Whatever scale is used, the timing of expectation assessment is a difficult problem. At the beginning of treatment, patients may be asked to rate their expectation of improvement after exposure to a small or unrepresentative portion of the treatment. Expectations vary considerably over the course of a treatment, and in the middle or near the end of treatment, expectation will likely be confounded with treatment efficacy.⁵⁵ In general, it appears simplest to attempt to assess patients' expectations independently of the treatment outcome it is intended to improve, which would mean sampling at the beginning of a treatment.

Data linking patient expectancy and clinical outcome

Several studies of psychiatric patients show a positive correlation between patient outcome expectations and therapeutic improvement, but most of the available data come from patients with diagnoses other than depression.⁵⁶ One review found significant associations between patient expectation and outcome in a Scandinavian study of inpatients with borderline personality disorder,⁵⁷ outpatients with panic and agoraphobia,⁵⁸ two community mental health samples,^59,60 and two inpatient populations with mixed diagnoses.^61,62 More recently, two studies of cognitive-behavioral group therapy for anxiety disorders reported that positive outcome expectations predicted greater and longer lasting symptomatic improvements, even after controlling for pre-treatment symptom severity and comorbid depression.^63,64

Two studies of expectancy and clinical outcome are available in patients with MDD. First, the National Institute of Mental Health's Treatment of Depression Collaborative Research Program (TDCRP) found that higher patient expectation of improvement predicted greater likelihood of depression response and lower final depression scores in all four treatment conditions (cognitive behavior therapy, interpersonal therapy, imipramine, and placebo-clinical management).⁶⁵ Among the 156 subjects completing a trial of psychotherapy or medication, 48% with expectation scores above the median exhibited a complete response to treatment compared to 33% with scores below the median.
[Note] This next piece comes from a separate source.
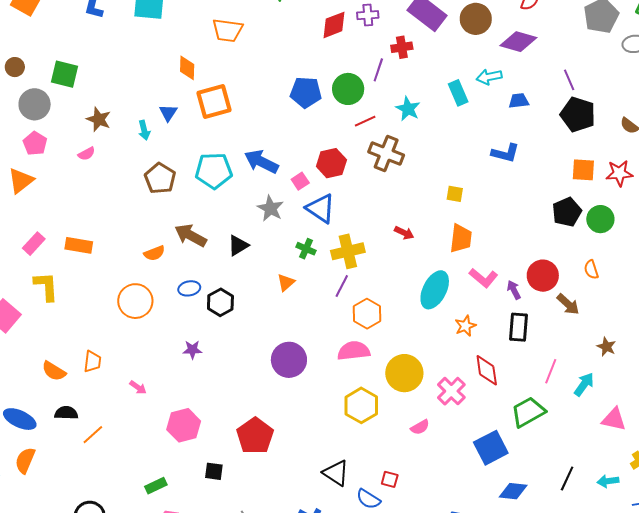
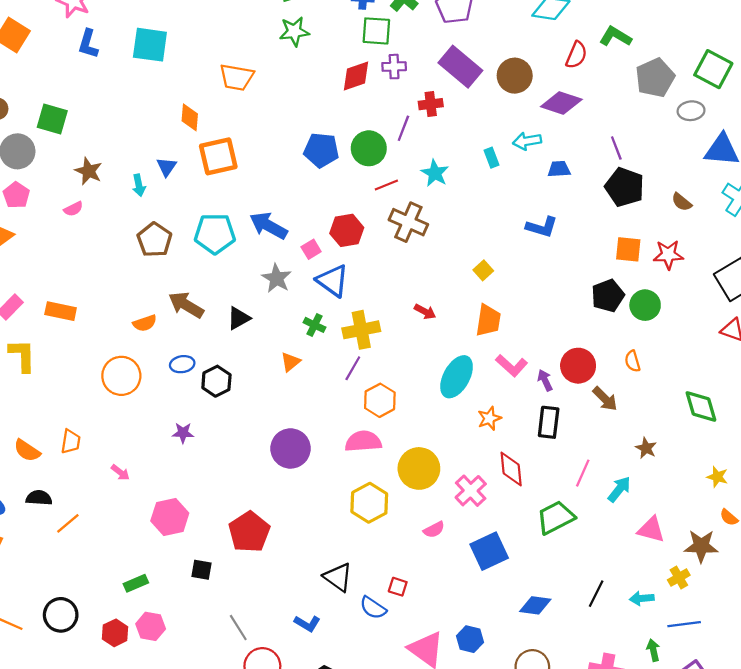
cyan rectangle: (458, 93) -> (492, 158), size x0.7
yellow square: (455, 194) -> (483, 270), turned 36
blue square: (491, 448) -> (489, 551), moved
Subjects' expectancy was significantly correlated with their final depressive symptoms score (composite Beck Depression Inventory (BDI)⁶⁶ and Hamilton Rating Scale for Depression (HRSD)⁶⁷ (r=0.22, p<0.01).⁶⁸ Second, in a single-blind trial of reboxetine for 25 subjects with MDD, subjects with a higher pre-treatment expectation of medication effectiveness had a greater likelihood of response: 90% of patients with high expectations of improvement responded compared to 33% of patients with lower expectations (X²= 7.819, p<0.005).⁶⁹

A substantial literature also exists to support the link between patient expectations of improvement and outcome in medical illness and treatment. While a complete review of these studies is beyond the scope of the present paper, published studies show that expectations predict outcome in pain,^70,71,72 post-operative recovery,⁷³ asthma,⁷⁴ neurodegenerative diseases,⁷⁵ and onset of HIV-related symptoms.⁷⁶ Meta-analyses by Mondloch, Cole, and Frank (2001)⁷⁷ and Di Blasi and colleagues (2001)⁷⁸ also demonstrated links between pre-treatment expectations and outcome.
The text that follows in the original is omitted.